EXERCISE DIRECTIONS:
Find the lines below that contain "CONSIGLIO" and tally them. Return only the total.

(Transcribed page contents)
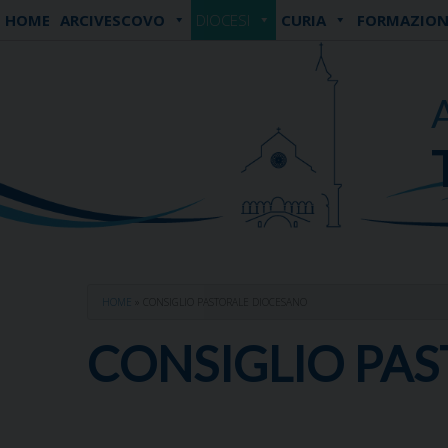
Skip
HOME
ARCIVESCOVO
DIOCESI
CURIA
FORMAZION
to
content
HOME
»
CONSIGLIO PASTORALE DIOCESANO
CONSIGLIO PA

...

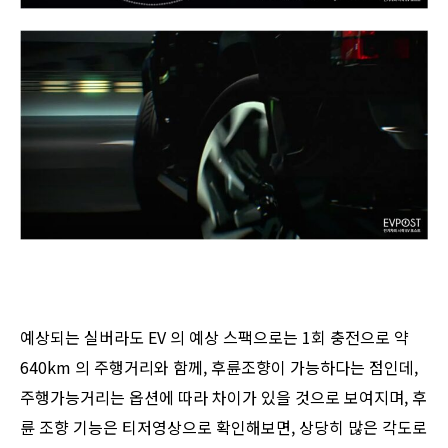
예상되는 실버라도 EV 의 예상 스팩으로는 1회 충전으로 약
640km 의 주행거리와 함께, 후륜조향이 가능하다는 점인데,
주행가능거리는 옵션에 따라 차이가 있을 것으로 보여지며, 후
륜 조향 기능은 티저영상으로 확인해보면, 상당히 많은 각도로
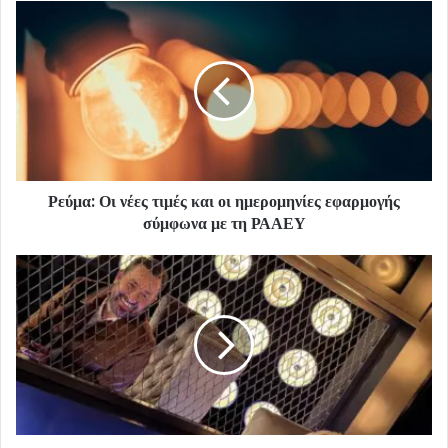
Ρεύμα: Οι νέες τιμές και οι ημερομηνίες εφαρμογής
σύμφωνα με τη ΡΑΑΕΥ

TASK RESPONSE:
2